Sheath cleaning

Sheath cleaning: what, when and why — plus how often it should be done

Last Updated on February 22, 2022 by Allison Price

Although sheath cleaning may not be the most pleasant thing to do, it is an essential part of a male horse’s health care. Mares can also be affected by ‘beans.

Kat Seeman, founder of Southern Equine Sheath Cleaning, has over 30 years experience with horses. She was also trained in sheath cleaning by an equine veterinarian.

What is a bean?

A bean is a hard, clumping mass of skin cells, fat cells and urine. It collects at the horse’s penis tip, in a small pouch just above the urethra, the horse’s urinary tract.

Sheath cleaning

What are the signs of a male horse having one.

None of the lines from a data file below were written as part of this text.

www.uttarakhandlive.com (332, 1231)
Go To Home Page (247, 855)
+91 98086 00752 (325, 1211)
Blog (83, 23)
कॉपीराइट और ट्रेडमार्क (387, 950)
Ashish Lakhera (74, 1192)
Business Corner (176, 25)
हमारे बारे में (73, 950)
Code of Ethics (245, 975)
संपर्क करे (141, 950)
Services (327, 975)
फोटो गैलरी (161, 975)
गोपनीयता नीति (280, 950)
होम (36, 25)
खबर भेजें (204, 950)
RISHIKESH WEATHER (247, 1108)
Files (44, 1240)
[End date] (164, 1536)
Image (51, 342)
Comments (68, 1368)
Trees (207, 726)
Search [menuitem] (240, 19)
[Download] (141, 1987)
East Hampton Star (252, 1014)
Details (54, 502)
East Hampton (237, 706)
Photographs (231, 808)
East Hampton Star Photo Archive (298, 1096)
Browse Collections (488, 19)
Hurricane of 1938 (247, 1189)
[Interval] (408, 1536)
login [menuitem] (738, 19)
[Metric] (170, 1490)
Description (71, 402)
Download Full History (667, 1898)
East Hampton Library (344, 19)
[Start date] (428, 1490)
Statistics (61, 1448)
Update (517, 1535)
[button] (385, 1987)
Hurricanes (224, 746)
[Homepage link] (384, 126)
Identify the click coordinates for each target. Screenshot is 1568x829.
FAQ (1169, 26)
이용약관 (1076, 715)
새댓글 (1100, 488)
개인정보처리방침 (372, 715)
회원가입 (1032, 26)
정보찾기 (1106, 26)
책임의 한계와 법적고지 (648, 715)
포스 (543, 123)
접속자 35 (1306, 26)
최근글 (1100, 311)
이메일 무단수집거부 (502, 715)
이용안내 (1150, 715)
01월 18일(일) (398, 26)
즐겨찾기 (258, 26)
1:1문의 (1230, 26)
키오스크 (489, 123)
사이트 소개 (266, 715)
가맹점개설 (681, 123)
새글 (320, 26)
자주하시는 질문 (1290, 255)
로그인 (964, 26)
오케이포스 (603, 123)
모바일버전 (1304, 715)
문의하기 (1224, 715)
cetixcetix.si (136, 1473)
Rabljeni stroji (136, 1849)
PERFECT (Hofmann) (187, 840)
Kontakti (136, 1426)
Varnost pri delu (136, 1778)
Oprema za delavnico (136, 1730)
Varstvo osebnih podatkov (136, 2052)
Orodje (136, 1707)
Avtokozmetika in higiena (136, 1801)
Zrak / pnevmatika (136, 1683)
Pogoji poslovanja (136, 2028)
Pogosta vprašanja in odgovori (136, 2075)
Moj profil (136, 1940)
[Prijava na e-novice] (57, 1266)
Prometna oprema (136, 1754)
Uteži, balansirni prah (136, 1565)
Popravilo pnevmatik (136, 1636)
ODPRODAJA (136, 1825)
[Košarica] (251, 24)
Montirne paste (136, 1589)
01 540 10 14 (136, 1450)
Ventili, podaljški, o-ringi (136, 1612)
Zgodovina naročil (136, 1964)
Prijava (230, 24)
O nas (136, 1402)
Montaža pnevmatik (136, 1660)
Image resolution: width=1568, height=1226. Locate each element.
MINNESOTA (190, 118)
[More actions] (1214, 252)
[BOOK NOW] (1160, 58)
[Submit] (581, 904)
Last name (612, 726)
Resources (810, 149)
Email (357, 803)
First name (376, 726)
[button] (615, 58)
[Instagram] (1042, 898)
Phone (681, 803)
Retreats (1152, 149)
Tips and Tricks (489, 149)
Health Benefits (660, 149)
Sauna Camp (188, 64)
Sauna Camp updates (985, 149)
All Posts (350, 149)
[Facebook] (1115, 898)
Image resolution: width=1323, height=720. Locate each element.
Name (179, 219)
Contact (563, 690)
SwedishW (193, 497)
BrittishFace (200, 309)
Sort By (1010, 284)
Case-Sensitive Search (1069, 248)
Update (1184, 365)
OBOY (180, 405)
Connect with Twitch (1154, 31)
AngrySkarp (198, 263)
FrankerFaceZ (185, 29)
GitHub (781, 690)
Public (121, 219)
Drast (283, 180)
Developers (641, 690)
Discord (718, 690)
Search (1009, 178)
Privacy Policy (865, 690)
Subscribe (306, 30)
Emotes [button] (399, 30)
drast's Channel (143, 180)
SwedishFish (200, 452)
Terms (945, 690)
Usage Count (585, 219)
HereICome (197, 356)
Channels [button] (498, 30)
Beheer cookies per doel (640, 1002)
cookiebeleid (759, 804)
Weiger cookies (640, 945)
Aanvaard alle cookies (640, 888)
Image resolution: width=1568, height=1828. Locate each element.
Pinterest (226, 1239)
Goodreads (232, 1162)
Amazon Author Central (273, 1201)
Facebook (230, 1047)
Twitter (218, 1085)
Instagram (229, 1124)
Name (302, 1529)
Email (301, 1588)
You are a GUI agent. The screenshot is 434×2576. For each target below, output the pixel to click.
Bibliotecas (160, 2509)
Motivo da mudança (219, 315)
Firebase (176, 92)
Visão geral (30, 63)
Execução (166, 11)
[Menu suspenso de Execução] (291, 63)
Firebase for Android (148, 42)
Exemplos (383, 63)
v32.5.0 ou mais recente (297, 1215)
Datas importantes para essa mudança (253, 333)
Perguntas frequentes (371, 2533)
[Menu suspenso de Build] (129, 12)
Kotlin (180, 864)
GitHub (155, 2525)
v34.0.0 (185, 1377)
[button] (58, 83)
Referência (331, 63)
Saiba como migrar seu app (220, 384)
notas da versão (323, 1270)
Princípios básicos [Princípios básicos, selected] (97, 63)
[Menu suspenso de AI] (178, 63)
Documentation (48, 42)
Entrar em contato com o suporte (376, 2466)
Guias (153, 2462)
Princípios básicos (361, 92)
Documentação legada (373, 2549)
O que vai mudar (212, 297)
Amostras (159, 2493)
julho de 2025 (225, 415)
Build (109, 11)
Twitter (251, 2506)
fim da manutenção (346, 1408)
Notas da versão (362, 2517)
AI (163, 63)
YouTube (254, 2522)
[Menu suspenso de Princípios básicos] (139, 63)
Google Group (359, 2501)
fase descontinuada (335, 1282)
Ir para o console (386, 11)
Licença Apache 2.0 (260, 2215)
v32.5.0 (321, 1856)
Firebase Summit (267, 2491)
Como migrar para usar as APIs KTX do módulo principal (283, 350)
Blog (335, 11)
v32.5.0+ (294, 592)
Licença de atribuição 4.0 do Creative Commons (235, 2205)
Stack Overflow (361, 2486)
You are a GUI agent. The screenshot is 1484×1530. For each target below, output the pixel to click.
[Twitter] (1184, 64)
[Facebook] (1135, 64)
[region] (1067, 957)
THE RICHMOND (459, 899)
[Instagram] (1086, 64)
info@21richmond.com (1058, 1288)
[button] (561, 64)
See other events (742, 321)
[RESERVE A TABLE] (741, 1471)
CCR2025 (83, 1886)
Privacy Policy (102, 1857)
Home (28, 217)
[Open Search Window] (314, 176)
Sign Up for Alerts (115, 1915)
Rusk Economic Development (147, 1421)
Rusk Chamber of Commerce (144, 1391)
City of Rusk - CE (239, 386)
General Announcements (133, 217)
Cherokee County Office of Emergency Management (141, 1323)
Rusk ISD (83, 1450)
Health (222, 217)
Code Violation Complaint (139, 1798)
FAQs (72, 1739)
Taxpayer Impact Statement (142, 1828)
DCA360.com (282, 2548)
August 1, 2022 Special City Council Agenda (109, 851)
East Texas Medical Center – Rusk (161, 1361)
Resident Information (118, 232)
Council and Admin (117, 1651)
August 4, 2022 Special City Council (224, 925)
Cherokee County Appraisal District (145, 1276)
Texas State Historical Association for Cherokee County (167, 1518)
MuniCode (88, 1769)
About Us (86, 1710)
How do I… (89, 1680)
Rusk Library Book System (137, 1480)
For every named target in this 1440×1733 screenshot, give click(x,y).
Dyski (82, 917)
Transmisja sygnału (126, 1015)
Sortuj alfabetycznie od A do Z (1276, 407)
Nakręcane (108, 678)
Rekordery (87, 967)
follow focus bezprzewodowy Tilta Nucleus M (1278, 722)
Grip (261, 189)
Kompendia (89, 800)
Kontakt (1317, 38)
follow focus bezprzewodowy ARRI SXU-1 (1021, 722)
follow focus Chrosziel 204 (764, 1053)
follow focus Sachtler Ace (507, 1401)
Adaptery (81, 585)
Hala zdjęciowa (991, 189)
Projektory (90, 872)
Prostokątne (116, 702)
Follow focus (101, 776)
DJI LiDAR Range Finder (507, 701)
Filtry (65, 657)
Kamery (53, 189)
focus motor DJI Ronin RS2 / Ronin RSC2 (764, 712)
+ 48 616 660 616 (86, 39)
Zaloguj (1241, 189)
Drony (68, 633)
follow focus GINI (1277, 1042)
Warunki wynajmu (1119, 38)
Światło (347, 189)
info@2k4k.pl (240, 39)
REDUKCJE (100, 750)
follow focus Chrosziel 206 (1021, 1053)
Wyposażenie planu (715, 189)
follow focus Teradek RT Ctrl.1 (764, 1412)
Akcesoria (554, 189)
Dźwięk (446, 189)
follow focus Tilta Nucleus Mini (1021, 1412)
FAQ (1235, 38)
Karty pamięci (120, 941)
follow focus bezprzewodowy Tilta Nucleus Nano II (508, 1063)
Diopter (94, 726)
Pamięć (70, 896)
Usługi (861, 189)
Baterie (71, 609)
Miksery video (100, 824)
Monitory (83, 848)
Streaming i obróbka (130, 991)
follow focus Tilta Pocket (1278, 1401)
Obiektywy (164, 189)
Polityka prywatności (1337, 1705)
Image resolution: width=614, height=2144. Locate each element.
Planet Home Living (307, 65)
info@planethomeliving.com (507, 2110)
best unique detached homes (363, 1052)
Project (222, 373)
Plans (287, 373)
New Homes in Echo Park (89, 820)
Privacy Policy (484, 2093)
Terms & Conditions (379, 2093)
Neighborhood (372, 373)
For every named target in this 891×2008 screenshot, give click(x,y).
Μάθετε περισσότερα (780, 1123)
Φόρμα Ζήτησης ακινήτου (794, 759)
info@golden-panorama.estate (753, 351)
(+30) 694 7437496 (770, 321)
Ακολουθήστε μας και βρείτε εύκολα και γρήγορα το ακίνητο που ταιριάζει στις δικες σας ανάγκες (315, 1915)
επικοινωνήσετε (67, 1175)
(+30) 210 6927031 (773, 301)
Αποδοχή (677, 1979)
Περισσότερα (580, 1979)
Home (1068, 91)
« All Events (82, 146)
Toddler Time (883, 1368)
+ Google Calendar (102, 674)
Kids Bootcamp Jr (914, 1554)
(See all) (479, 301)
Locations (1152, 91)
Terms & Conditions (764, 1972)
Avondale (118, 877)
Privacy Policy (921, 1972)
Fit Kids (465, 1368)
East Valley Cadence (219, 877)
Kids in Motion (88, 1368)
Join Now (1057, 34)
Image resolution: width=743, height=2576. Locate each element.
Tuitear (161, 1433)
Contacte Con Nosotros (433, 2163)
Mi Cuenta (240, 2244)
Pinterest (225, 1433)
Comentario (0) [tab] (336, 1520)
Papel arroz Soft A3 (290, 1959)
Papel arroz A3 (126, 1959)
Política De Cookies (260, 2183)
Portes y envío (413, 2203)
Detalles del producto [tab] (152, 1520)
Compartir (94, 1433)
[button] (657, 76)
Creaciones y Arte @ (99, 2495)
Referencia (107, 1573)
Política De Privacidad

You should look for signs that your horse may have one.

  • A swollen sheath
  • Tail rubbing
  • Kicking up at your sheath
  • When riding, bucking
  • Feeling “stuffy” from the inside
  • Behavior changes

Why is sheath clean

Sheath cleaning has many benefits:

  • To remove hard and sharp smegma from horses.
  • For safe extraction, and to check for ‘beans’
  • This is a chance to perform a health check on the sheath, penis, and make sure that there aren’t any abnormalities like penile cancers. This is especially important in summer when horses are more at risk for getting fly strike (maggots).

How often should this be done?

We recommend sheath cleaning be performed only once or twice per year.

What are the downsides to this?

Sheath cleaning can have negative side effects if done too often, which can lead to low good bacteria levels and soreness. I have seen people clean their sheaths weekly. I wouldn’t recommend it unless they are under veterinary guidance.

Is it safe to clean your horse yourself?

Owners can clean their horses as long as they feel comfortable, especially if the horse is difficult.

What is the cleaning process?

To soften, loosen, and begin to remove any smegma or dried skin from the penis we use either a mild soap of a water-based oil lubricant. If the horse was carrying a bean, we would have found it and removed it.

The sheath is then rinsed with warm, clean water.

To remove any remaining residue, we finally flush the sheath.

What if my horse isn’t interested in being touched?

For horses who are uncomfortable being touched, my advice is to use grooming sessions to desensitize them.

As usual, groom the horse. Gently brush the sheath and between the hind legs as you go. This is not a major issue. Don’t rush to get the sheath.

Gradually, you will be able to spend more time there. Your horse becomes more comfortable with it.

What happens to horses whose sheaths are not cleaned?

Some horses are able to go through their lives without any sheaths and show no signs of discomfort. They compensate for the discomfort by showing their survival instinct. The weakest of horses would be eaten in the wild so they must prove they are strong.

Are beans able to affect mares?

Yes, mares can get beans too. These are found at the bottom of the mare’s vulva, between the creases. It is a good idea to clean the area between and around their teats regularly, getting rid of any hard, waxy buildup. You can also check for abnormalities. We humans check our bodies for lumps and bumps every day, so it is worth getting to know your female horse’s habits and how they behave.